Mr. Greenspan is widely regarded as an icon who navigated the U.S. economy through treacherous shoals. Still, he bequeathed his successor some troubling legacies that threaten the economy and may yet tarnish his legendary image.
Only a few weeks after Mr. Greenspan took the helm at the Federal Reserve in 1987, the U.S. stock market marked the biggest fall in its history, even worse than the crash of 1929. The chairman weathered this test by drastically cutting interest rates, which helped stabilize the U.S. economy and that of the world. A few years later, Iraq invaded Kuwait and the world responded with the first Persian Gulf War. Again, Mr. Greenspan’s steady hand kept the U.S. economy on an even track.
Throughout the unprecedented growth during the 1990s, the information technology revolution, the dot-com boom and bust, the stunning terrorist attacks on the United States and a second war with Iraq, Mr. Greenspan successfully steered the U.S. economy. Not bad for a former music student.
Mr. Greenspan’s greatest achievement was recognizing that productivity changes during the 1990s, brought about by the introduction of new technologies, permitted higher economic growth that did not fan inflation. Despite concerns about overheating, Mr. Greenspan kept interests rates low, which pushed U.S. unemployment levels to new lows.

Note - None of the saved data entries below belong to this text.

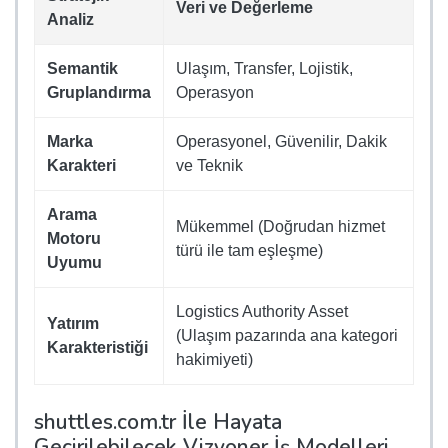
Veri ve Değerleme
Analiz
Semantik
Ulaşım, Transfer, Lojistik,
Gruplandırma
Operasyon
Marka
Operasyonel, Güvenilir, Dakik
Karakteri
ve Teknik
Arama
Mükemmel (Doğrudan hizmet
Motoru
türü ile tam eşleşme)
Uyumu
Logistics Authority Asset
Yatırım
(Ulaşım pazarında ana kategori
Karakteristiği
hakimiyeti)
shuttles.com.tr İle Hayata
Geçirilebilecek Vizyoner İş Modelleri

The 9/11 terrorist attacks on the U.S. created great uncertainty, and the loose money policy continued. After weathering that crisis, concerns about rising oil prices and inflation in general have prompted the Fed to slowly raise interest rates. As expected, at the last meeting that Mr. Greenspan chaired, the Fed raised its lending rate for the 14th consecutive time by a quarter point, to 4.5 percent. That translates into a prime interest rate of about 7.25 percent for consumers.

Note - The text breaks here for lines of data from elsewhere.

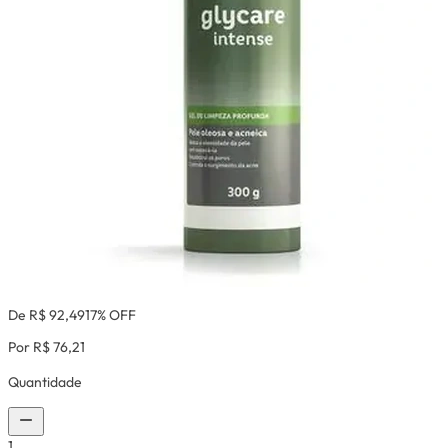
De R$ 92,49
17% OFF
Por R$ 76,21
Quantidade
1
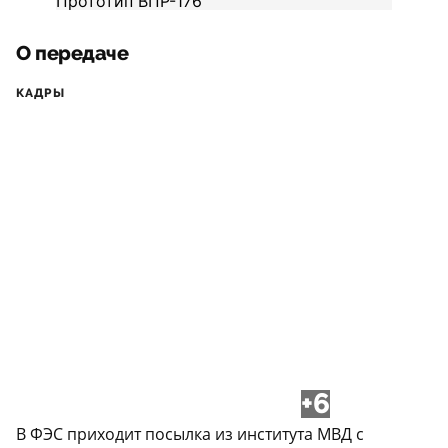
О передаче
КАДРЫ
+6
В ФЭС приходит посылка из института МВД с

While most market watchers expect yet another rate increase, it is not certain. Mr. Ben Bernanke, Mr. Greenspan’s successor, has stressed the need for continuity at the Fed, and the statement accompanying this week’s decision noted that inflationary pressures remain a concern. The new chairman will give his semi-annual testimony before Congress in mid-February and that should provide some insight into his thinking.
With the U.S. economy growing a healthy 3.5 percent in 2005 — despite a slowdown in the fourth quarter — there will be pressure to keep tightening. The market has apparently factored in one more increase, and Mr. Bernanke may want to signal that he will be no less an inflation hawk than was his predecessor. Long-term yields suggest expectations that a peak has been reached, however. Whether that’s true may depend on other, less positive elements of Mr. Greenspan’s legacy.

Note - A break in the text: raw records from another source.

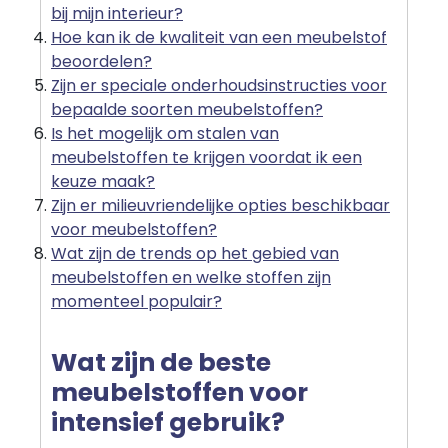
bij mijn interieur?
Hoe kan ik de kwaliteit van een meubelstof
beoordelen?
Zijn er speciale onderhoudsinstructies voor
bepaalde soorten meubelstoffen?
Is het mogelijk om stalen van
meubelstoffen te krijgen voordat ik een
keuze maak?
Zijn er milieuvriendelijke opties beschikbaar
voor meubelstoffen?
Wat zijn de trends op het gebied van
meubelstoffen en welke stoffen zijn
momenteel populair?
Wat zijn de beste
meubelstoffen voor
intensief gebruik?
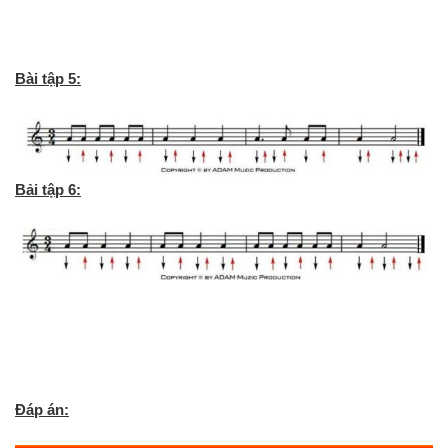
Bài tập 5:
Bải tập 6:
Đáp án:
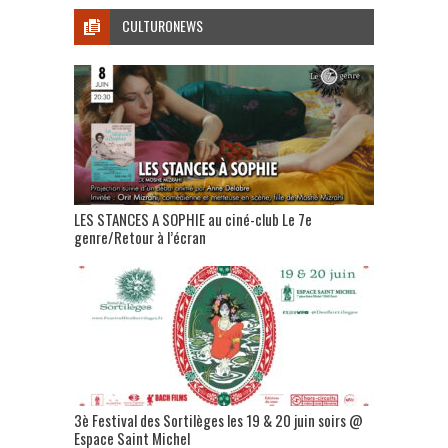
CULTURONEWS
LES STANCES A SOPHIE au ciné-club Le 7e
genre/Retour à l’écran
3è Festival des Sortilèges les 19 & 20 juin soirs @
Espace Saint Michel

While the U.S. has had only two short recessions during Mr. Greenspan’s tenure, there are troubling indicators. Many economists worry about a housing bubble — inflated home prices that have encouraged spending and alarming levels of debt.
In testimony last year, Mr. Greenspan denied there was a real “bubble,” but conceded there were “signs of froth in some local markets where home prices seem to have risen to unsustainable levels.” Low interest rates and rising housing prices have encouraged Americans to take on record levels of debt. That tendency has been matched by fiscal imbalances by the U.S. federal government, courtesy of the Bush tax cuts and the war in Iraq.
Today, the U.S. needs about $2 billion a day in foreign money to support its spending habits, both public and private. While that is not Mr. Greenspan’s fault, he has been accused of failing to speak out more sharply against such profligacy.
The last worrisome legacy that he leaves is an unbalance in the international economy. Here, too, Mr. Greenspan is not the culprit. If anything, he did his job too well, providing a safe haven for investors that other regulators could not match. His ability to keep the U.S. economy on an even keel ensured that the global economy continued to function smoothly, with America serving as the market of last resort for goods produced elsewhere. His success was not matched by other key economies, such as Europe and Japan, which has left the global economy dangerously unsteady. A slowdown in the U.S. would have worldwide effects.
That magnifies the pressure on Mr. Bernanke. And it may well be that Mr. Greenspan’s most dangerous legacy is the expectation that his successor will handle the pressure as well as he did. For that, Mr. Bernanke will need both skill and luck. We wish him both in the months and years to come.